Another complaint that has arisen from the advancement in the drag flickers skills is that virtually every tournament sees a drag flicker finish as top goal scorer.
Then there are many followers of the game who take a very responsible approach in relation to where the drag flick has taken the game. As spectacular as a well-executed drag-flick has become, it is still extremely dangerous. We see players wearing face masks as they look to defend a penalty corner, but as one doctor pointed out, that with these snug fitting masks a ball hitting a player flush in the face is still likely to cause a fracture as the mask will be pushed into the face.
With balls being flicked by the top exponents at around the 120-130kmh mark, players have next to no time to react. Especially when you consider that the top of the circle is only 3.66m from goal.

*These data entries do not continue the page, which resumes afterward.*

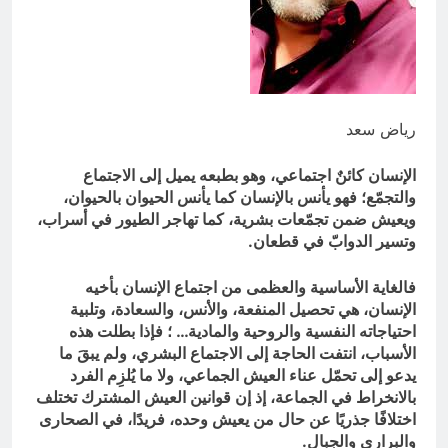
وأحكام الشرائع والأديان
12 ساعة Ago
سَأُنَبِّئُكَ بِتَأْوِيلِ مَا لَمْ تَسْتَطِعْ فهمه في
“اتفاقية مكة” شرطي الناتو الخليجي
النووي الجديد لتحجيم دور إيران وفصائلها
16 ساعة Ago
الولائية وحتى إسرائيل؟
رياض سعد
الإنسان كائنٌ اجتماعي، وهو بطبعه يميل إلى الاجتماع
والتجمّع؛ فهو يأنس بالإنسان كما يأنس الحيوان بالحيوان،
ويعيش ضمن تجمّعات بشرية، كما تهاجر الطيور في أسراب،
وتسير الدوابّ في قطعان.
فالغاية الأساسية والعظمى من اجتماع الإنسان بأخيه
الإنسان، هي تحصيل المنفعة، والأنس، والسعادة، وتلبية
احتياجاته النفسية والروحية والمادية… ؛ فإذا بطلت هذه
الأسباب، انتفت الحاجة إلى الاجتماع البشري، ولم يبقَ ما
يدعو إلى تحمّل عناء العيش الجماعي، ولا ما يُلزِم الفرد
بالانخراط في الجماعة، إذ إن قوانين العيش المشترك تختلف
اختلافًا جذريًا عن حال من يعيش وحده، فريدًا، في الصحارى
والبراري والجبال.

The rule makers have been trying to find a way to reduce the danger and also restrict the dominance of the drag flickers.
On the hockey podcast “The Reverse Stick” the hosts discussed putting the same restrictions on a flicked penalty corner as a hit penalty corner. In days gone by a fiercely struck penalty corner was deemed dangerous, so as a result all shots could not be higher than the backboard in the goal. Their suggestions is why not put the same restriction on a drag flick? That this too must not rise higher than the hit penalty corner.
This idea has a great deal of merit. It will make penalty corners safer. It will possibly reduce the debate as to whether a ball is too high or not when it strikes the first runner. It will still require the drag flicker to showcase great skill, as they will now have to sweep the ball past a sea of legs into the backboard. The ball will still fly at speed, but no longer are defender’s heads in the line of fire. It may even reduce the dominance of the drag flickers.
On hearing the idea it immediately made sense. Yet will those who are responsible for the rules of the game ever consider such a sensible suggestion? Would they even welcome similar suggestions from fans, coaches and players to make the game safer, more appealing and easier to understand? For a long time a workshop to discuss the rules as a whole has been suggested, but so far no such event has been planned. This idea proves that there could be a great deal of merit in such an event.
No doubt drag flickers may be against such a suggestion, but what does the overall hockey fan think?
Thank you “The Reverse Stick” for putting forward such an idea.